Linebacker Curt Maggitt, who finished the game with five tackles, said the players deserve blame as well.

“I think the defense is pretty simply,” he said. “Coach Sal (Sunseri) is doing the best he can. It is on us. We just have to go out there and execute.”

If there is any kind of silver lining on this historically bad day for the defense, it’s that it was able to stop Troy on two of the final five drives of the game. The Trojans held a 48-41 lead with just more than three minutes remaining, but the Vols answered with a score and then got another quick stop to set up the eventual game-winning nine-yard touchdown run from running back Marlin Lane.

“That’s the reason we won,” Dooley said of the defense tightening up in the final minutes. “At some point you have to make a stop, and it took us a while to do that. Great job finding a way to win and we survived.”

Injury update: Right guard Zach Fulton (ankle) returned to the starting lineup after missing last week. Running back Rajion Neal (ankle) did not start, but he played limited snaps in his return from a two-week absence. He had seven carries for 32 yards and two touchdowns to go along with a 23-yard touchdown reception.

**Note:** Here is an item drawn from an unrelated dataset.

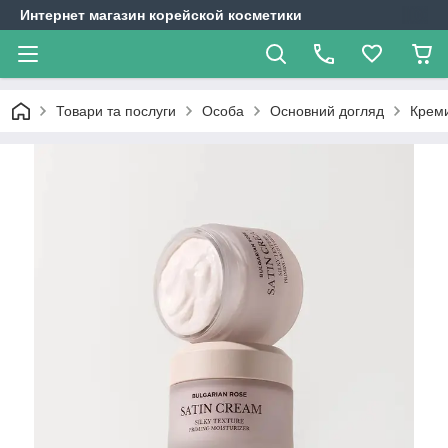
Интернет магазин корейской косметики
Товари та послуги
Особа
Основний догляд
Крем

Running back/return specialist Devrin Young missed the game with a concussion he sustained this week at practice. Wide receiver Justin Hunter returned punts, while freshman Pig Howard took Young’s spot on kickoff returns. Defensive end Trevarris Saulsberry left the game favoring his left leg and did not return.

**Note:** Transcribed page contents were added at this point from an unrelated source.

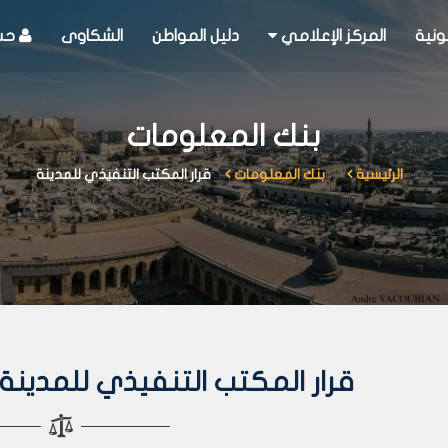
ونية
المركز الإعلامي
دليل المواطن
الشكاوى
حسا
بنك المعلومات
الرئيسية
بنك المعلومات
قرار المكتب التنفيذي للمدينة
قرار المكتب التنفيذي للمدينة رقم 233 لعا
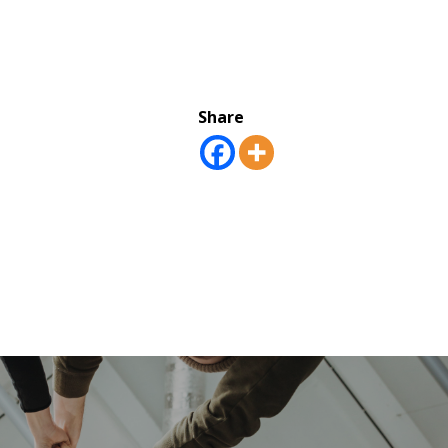
Share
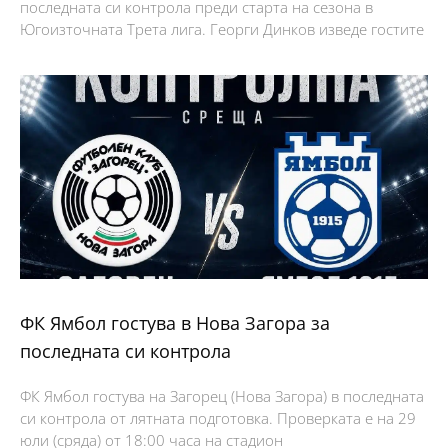
последната си контрола преди старта на сезона в
Югоизточната Трета лига. Георги Динков изведе гостите
ФК Ямбол гостува в Нова Загора за
последната си контрола
ФК Ямбол гостува на Загорец (Нова Загора) в последната
си контрола от лятната подготовка. Проверката е на 29
юли (сряда) от 18:00 часа на стадион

Wide receiver Cordarrelle Patterson had to get an IV at halftime to help with exhaustion. He returned in the second half.

Record watch: Several records were set or challenged. Here’s a list of some of the most important ones:

. The teams combined for 1,439 yards of total offense, the most ever in a game involving Tennessee.

. Tennessee gave up 721 yards of total offense to Troy, the most the Vols have given up in school history.

. The Vols also gained 718 total yards of offense, another school record.

. Tennessee quarterback Tyler Bray threw for a school-record 530 yards. That’s the second most ever by an SEC quarterback. Former Georgia quarterback Eric Zeier threw for 544 yards against Southern Mississippi in 1993. Former Tennessee quarterback Tyler Bray owned the school record with 523 against Kentucky in 1997.

. Tennessee wide receivers Cordarelle Patterson and Justin Hunter combined for 400 yards receiving, the most ever by a Tennessee duo in one game.

. The 103 combined points were the fourth-most ever in a game involving an SEC team.